Didampingi Kadis PUPR PKP, Kadis Kominfo dan Camat Lowokwaru; Wali Kota Malang mencatat beberapa kendala dalam proses pengerjaan.
“Ini dari pengawas proyek menyampaikan pekerjaan yang dibatasi di jam malam (dari pukul 22.00 sampai 06.00 WIB) menjadi kendala tersendiri. Mereka ingin ada kelonggaran pekerjaan di siang hari.

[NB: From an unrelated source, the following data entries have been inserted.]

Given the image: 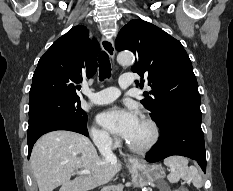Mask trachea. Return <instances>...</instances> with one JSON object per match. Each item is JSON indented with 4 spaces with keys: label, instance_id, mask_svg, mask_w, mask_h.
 <instances>
[{
    "label": "trachea",
    "instance_id": "1",
    "mask_svg": "<svg viewBox=\"0 0 233 191\" xmlns=\"http://www.w3.org/2000/svg\"><path fill=\"white\" fill-rule=\"evenodd\" d=\"M99 79L103 81L105 78H109L111 74V64L109 56L105 51L99 54Z\"/></svg>",
    "mask_w": 233,
    "mask_h": 191
}]
</instances>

Atas hal itu saya pesan ke Pak Kadis PUPR PKP untuk merapatkan secara teknis," ungkapnya.
Wahyu mengatakan kalau pun dilakukan pekerjaan di siang hari, proyek tersebut harus tetap memperhatikan jam-jam padat yang bisa menyebabkan kemacetan panjang. "Harus pertimbangkan semua," bebernya.
Dari laporan pengawas, saat ini pekerjaan proyek tersebut baru mencapai progres 14 persen. Ini dikarenakan, masih pekerjaan dilakukan 1 tim. Setelah ini akan dilakukan secara bersamaan untuk 3 tim, meliputi Tim Koridor Selatan (depan Polinema), Tim Koridor Tengah (depan RSUB), dan Tim Koridor Utara (depan arah pertigaan ke jalan Candi Panggung).
Kepada pengawas dan pelaksana proyek, Pak Mbois juga mewanti-wanti agar mereka selalu berkomunikasi dan memberitahukan setiap perkembangan proyek kepada pelaku usaha dan warga yang terdampak. Hal ini agar semua pihak bisa mengantisipasi bila ditemukan kendala atau persoalan di lapangan.